Der Beklagte hat mit der Untersagung nicht gegen den Grundsatz der Selbstbindung der Verwaltung verstoßen. Danach darf eine Behörde im Rahmen ihrer Ermessensausübung von ihrer ständigen Verwaltungspraxis, gleichgelagerte Sachverhalte regelmäßig in gleicher Weise zu entscheiden, nicht ohne Grund abweichen, da dies einen Verstoß gegen Art. 3 Abs. 1 GG bedeuten würde. Der geltend gemachte Umstand, dass der Beklagte in Kläranlagen eingesetzte Produkte nicht als Biozidprodukte betrachtet habe, kann eine Selbstbindung des Beklagten nicht auslösen. Denn bei dem Umstand, ob es sich bei einem Produkt um ein Biozidprodukt handelt, handelt es sich um eine Tatbestandsvoraussetzung einer möglichen Anordnung nach § 23 Abs. 1 ChemG (vgl. oben). Wird der Tatbestand als nicht erfüllt angesehen, kann eine Ermessensausübung, die unter Umständen eine Selbstbindung auslösen kann, nicht erfolgen.

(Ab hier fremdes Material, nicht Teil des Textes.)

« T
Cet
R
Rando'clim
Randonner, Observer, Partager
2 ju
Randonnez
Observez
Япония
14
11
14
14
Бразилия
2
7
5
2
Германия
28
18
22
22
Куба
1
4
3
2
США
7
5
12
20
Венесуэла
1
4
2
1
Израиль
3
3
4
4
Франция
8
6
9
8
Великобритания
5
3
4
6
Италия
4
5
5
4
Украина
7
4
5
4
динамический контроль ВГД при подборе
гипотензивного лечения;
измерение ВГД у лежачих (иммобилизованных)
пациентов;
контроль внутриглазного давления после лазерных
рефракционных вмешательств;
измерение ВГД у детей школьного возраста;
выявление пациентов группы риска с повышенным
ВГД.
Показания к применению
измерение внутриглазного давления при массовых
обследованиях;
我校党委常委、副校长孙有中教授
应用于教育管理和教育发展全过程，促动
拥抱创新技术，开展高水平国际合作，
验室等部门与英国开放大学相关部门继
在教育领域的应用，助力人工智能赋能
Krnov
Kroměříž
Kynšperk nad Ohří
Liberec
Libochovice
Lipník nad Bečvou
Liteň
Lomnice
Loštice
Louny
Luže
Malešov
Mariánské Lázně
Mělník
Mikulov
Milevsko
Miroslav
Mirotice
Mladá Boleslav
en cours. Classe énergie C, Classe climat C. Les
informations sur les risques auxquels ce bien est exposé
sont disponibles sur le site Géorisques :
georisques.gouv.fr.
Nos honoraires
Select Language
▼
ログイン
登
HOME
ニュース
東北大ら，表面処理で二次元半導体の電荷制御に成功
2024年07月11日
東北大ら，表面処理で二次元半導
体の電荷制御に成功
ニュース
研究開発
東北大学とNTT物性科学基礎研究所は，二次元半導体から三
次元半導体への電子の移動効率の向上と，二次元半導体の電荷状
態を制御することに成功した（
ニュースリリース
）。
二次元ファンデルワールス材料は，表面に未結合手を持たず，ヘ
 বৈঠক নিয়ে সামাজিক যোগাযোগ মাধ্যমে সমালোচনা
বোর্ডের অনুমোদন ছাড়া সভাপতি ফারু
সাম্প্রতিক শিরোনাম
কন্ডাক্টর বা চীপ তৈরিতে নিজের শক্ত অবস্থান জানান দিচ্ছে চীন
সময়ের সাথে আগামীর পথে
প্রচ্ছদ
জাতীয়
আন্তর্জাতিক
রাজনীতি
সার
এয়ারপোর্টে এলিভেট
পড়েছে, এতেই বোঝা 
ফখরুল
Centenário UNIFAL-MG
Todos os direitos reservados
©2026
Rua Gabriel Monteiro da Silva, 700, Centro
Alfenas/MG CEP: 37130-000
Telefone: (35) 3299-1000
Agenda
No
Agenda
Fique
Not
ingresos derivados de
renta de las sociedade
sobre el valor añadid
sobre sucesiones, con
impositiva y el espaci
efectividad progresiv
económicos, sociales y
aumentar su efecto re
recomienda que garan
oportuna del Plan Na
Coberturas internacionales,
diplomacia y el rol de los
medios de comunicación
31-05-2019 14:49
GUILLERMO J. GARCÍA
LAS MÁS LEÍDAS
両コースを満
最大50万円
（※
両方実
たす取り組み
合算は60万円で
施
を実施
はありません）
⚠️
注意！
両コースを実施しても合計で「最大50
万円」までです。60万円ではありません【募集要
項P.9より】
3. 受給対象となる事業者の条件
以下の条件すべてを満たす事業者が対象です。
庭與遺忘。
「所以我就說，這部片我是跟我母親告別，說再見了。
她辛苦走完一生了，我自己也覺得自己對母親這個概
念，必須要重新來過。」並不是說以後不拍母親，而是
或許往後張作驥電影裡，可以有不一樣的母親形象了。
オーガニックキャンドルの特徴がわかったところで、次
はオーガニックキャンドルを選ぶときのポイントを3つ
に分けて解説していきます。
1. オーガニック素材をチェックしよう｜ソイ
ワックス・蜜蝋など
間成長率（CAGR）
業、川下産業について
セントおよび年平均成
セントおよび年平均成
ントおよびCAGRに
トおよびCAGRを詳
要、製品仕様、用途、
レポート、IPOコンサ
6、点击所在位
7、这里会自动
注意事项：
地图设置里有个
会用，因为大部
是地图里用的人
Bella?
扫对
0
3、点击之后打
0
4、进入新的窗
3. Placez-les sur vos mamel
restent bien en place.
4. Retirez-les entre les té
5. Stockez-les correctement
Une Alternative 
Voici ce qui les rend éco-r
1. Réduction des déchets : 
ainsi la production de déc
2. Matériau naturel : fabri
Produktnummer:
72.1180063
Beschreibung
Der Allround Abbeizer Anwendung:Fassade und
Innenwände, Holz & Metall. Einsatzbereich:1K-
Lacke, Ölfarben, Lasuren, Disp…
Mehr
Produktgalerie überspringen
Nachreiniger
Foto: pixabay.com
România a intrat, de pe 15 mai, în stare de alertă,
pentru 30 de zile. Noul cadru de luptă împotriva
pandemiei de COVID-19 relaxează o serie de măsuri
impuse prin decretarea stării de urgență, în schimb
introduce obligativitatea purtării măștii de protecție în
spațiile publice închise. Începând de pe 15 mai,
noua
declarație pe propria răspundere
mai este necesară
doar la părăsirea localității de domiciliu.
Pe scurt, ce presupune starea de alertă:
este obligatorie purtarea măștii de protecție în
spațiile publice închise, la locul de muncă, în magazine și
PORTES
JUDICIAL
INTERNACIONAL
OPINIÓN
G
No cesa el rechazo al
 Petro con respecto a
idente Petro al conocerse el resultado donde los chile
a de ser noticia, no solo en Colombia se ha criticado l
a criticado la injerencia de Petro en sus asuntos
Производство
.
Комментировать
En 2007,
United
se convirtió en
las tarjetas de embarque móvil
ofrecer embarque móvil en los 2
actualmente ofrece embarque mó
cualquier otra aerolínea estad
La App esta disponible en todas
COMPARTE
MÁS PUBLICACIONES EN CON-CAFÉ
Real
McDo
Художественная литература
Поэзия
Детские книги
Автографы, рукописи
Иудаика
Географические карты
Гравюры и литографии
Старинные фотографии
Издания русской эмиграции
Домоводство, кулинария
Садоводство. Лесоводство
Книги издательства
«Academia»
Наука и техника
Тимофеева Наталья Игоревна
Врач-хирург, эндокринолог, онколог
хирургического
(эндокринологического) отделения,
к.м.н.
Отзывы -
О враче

Die Annahme der Klägerin, vor der Einordnung von … als Biozidprodukt durch den Beklagten sei eine konkrete Risikoanalyse erforderlich gewesen, die die konkret zu erwartende Gefahr, die vom Produkt ausgeht, analysiert und bewertet, um dann eine Risikominderungsmaßnahme zu treffen, ist nicht zutreffend. Vielmehr löst die Erfüllung der Merkmale der Definition für Biozidprodukte (Art. 3 Abs. 1 lit. a Biozid-VO, s. o.) die Zulassungsbedürftigkeit von … nach Art. 17 Abs. 1 Biozid-VO aus. Mögliche Gefahren, die von dem Produkt ausgehen, sind dann erst im Rahmen des Zulassungsverfahrens zu prüfen (vgl. Art. 19 ff. Biozid-VO). Es ist im Rahmen der Ermessensentscheidung nach § 23 Abs. 1 ChemG nicht erforderlich, dass der Beklagte inhaltlich durch eine Risikoanalyse die erst im Rahmen des bisher nicht erfolgten Zulassungsverfahrens erheblichen Fragen vorwegnimmt, zumal dadurch der Verstoß gegen die Biozid-RL, der gerade auf der Bereitstellung des Produktes ohne Zulassung beruht, aufrechterhalten bliebe.
II.
Die Gebührenfestsetzung in Ziffer 2 des Bescheides vom 24.05.2017 beruht auf Art. 1 Abs. 1, Art. 2, Art. 6 und Art. 10 des Kostengesetztes – KG – i.V. m. Nr. 7.II.9/1.4 des Kostenverzeichnisses – KVz.
Da die Untersagungsverfügung (Ziffer 1) und die Kostenentscheidung (Ziffer 2) des Bescheides vom 24.05.2017 rechtmäßig sind, ist die Klägerin durch diese nicht in ihren Rechten verletzt und die Klage war abzuweisen.
Die Kostenentscheidung folgt aus § 154 Abs. 1 VwGO. Die Entscheidung über die vorläufige Vollstreckbarkeit beruht auf § 167 VwGO i.V. m. §§ 708 Nr. 11, 711 der Zivilprozessordnung – ZPO.